Static FP proponents usually don’t like this (more details below), but I disagree.

Tagless Final #

IO can become a type parameter:

trait DelayedQueue[F[_], A] {
  def offer(m: OfferedMessage[A]): F[OfferOutcome]
  def tryPoll: F[Option[ReceivedMessage[F, A]]]
  def discard(key: String): F[Unit]
}

final case class ReceivedMessage[F[_], +A](
  //...
  acknowledge: F[Unit],
)

F[_] is a placeholder for what we call “an effect”. An effect in the context of FP isn’t a side effect — think of “effects” as anything other than returning the result of a computation.

Option and Either are modeling effects too. NOT side effects, but the main effects.
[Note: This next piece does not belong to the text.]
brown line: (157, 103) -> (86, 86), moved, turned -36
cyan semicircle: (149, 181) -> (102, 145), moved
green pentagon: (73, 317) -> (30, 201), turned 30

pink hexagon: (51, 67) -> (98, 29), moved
In the English language, an effect is something that has a cause, and in our programming language we model causality via flatMap. So, as an incomplete and wrong intuition, effects in Scala are modeled via monadic data-types (types that implement a lawful flatMap and constructor pair, aka Monad).
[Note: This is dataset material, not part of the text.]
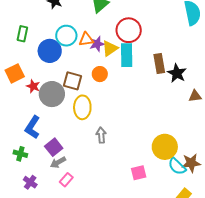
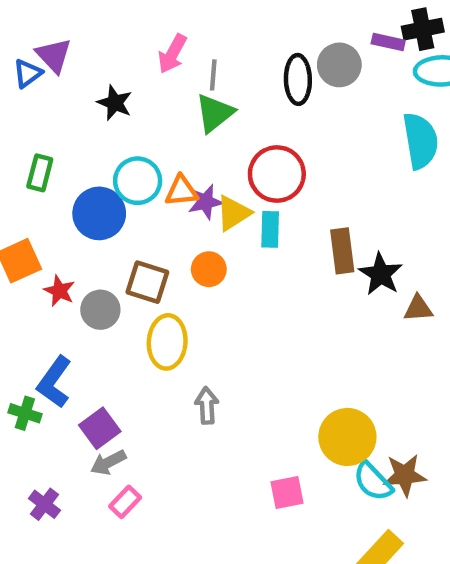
cyan rectangle: (127, 55) -> (270, 229), size x0.7
gray circle: (52, 94) -> (100, 310), size x0.7
brown triangle: (195, 96) -> (418, 308), moved
green cross: (20, 154) -> (25, 413), moved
By making DelayedQueue work with any F[_]:

  1. we could use alternative IO data type implementations;
  2. we could use monad stacks, e.g. EitherT[IO, *];
  3. we could use cats.Id for really simple and pure tests;

And “tagless final” is a technique that’s equivalent to usage of OOP interfaces, except that the interfaces we get are parametrized by F[_], aka the “effect type”.

There are better places on the web that explain tagless final, and I’m likely doing a bad job. For those wanting to learn more about tagless final and its correspondence to object algebras, I recommend “Extensibility for the Masses: Practical Extensibility with Object Algebras” and “From Object Algebras to Finally Tagless Interpreters”.

In “tagless final” we define capabilities via OOP-like interfaces (also called “algebras”):

trait Logger[F[_]] {
  def info(message: String): F[Unit]
}

Then to model our consumer, we can combine multiple algebras:

import cats.Monad
import cats.syntax.all._

def drain[F[_], A](using // Scala 3's `implicit`
  Monad[F],
  Logger[F],
  DelayedQueue[F, A]
): F[Unit] =
  summon[DelayedQueue[F, A]].tryPoll.flatMap {
    case None =>
      Applicative[F].unit
    case Some(msg) =>
      summon[Logger[F]].info(s"Received: ${msg.message}")
        .flatMap(_ => msg.acknowledge) // deletes the message
        .flatMap(_ => drain[F, A]) // next please
  }

Let’s ignore the implementation and zoom in on this function’s signature:

def drain[F[_], A](using
  Monad[F],
  Logger[F],
  DelayedQueue[F, A]
): F[Unit]

We are saying that we want F[_] to implement:

  • Monad: which means a sequencing/chaining of steps is involved, via flatMap;
  • Logger: which means we want to log something;
  • DelayedQueue: our queuing capability;

This is what’s called “parametricity” in static FP circles: by looking at the function’s signature, we have a pretty good idea of what it does, because the function is so generic that it’s hard for it to do anything else.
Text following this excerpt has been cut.